Seperti yang sudah sering dia lakukan, Binar tidak lagi terlalu memperhatikan pakaian yang dia kenakan saat akan bertemu klien. Dulu, ketika baru pertama kali masuk dalam bisnis mahal ini, dia sangat berhati-hati dalam memilih pakaian agar penampilannya terlihat begitu menarik. Berdandan sedemikian rupa, agar wajah ovalnya yang manis terlihat bagai bidadari yang turun dari langit. Bahkan, jika dipikir-pikir, make up-nya ketika itu mungkin sedikit berlebihan.
Lain dulu lain sekarang, Binar telah banyak berubah. Setiap kali berjumpa klien, tidak jarang dia masih mengenakan pakaian kerja, atau pakaian santai yang tidak berlebihan. Make up yang dipakai juga sekarang cenderung lebih tipis. Karena menurutnya, dia sudah lebih dari cukup untuk dikatakan cantik. Dari seluruh klien rutin yang sering dia jumpai, sebagian besar mengatakan bahwa Binar memang tampak lebih menggoda dalam penampilannya yang lebih natural. Tampil layaknya seorang wanita kantoran, dan cocok untuk dipamerkan sebagai pacar yang sukses.

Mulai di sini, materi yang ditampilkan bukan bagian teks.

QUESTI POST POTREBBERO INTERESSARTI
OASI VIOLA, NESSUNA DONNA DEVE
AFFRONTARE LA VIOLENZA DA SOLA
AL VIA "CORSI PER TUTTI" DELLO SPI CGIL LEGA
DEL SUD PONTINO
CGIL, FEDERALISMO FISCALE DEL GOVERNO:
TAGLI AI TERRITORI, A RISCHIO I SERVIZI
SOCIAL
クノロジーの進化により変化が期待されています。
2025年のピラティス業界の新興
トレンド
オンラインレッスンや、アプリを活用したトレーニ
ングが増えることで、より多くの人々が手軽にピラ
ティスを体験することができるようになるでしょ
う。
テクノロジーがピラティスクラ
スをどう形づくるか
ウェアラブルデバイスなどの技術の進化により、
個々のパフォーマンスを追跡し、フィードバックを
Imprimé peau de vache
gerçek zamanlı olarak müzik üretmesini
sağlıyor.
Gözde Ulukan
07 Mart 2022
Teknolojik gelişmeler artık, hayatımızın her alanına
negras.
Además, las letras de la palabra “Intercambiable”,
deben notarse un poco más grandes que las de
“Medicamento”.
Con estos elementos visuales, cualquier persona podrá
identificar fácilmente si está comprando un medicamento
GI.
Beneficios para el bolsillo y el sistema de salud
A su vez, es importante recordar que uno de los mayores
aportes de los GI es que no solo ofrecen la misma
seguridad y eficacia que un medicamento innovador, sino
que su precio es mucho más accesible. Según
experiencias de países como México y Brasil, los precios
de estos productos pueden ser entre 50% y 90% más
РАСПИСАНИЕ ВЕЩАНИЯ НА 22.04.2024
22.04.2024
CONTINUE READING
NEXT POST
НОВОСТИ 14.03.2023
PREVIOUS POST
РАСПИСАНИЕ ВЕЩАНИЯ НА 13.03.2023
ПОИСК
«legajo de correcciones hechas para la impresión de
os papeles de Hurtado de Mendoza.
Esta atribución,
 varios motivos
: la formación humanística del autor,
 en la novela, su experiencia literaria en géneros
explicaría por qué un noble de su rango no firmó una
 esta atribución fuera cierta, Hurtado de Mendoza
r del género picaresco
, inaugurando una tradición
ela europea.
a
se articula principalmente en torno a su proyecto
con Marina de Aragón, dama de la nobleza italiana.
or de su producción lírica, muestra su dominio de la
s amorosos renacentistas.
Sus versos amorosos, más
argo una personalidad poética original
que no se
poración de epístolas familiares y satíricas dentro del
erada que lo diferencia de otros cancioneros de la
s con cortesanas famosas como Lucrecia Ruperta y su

Ada satu alasan lagi mengapa Binar sekarang juga tidak begitu peduli dengan penampilan luarnya. Karena menurut wanita itu, apa fungsinya pakaian mewah, jika pada akhirnya nanti setiap helai benang pasti akan dilepas agar bisa menampilkan kemolekan tubuhnya untuk dinikmati?
"Baju polo merah dan topi biru dongker," lirihnya, yang hanya bisa didengar oleh Binar seorang.
Semenjak sampai, sebenarnya Binar sedikit merasa kecewa. Dia mengira bahwa pekerjaan menemani makan malam ini berarti bahwa mereka akan menikmati kegiatan tersebut di sebuah rumah makan mahal nan mewah. Namun, ternyata ajakan yang dimaksud lebih layak disebut sebagai ajakan menemani minum-minum. Karena sekarang dia bukan berada di restoran, melainkan sebuah bar yang terkenal cukup mahal. Meskipun mahal, bagi Binar, bar tetap saja bukanlah sebuah restoran.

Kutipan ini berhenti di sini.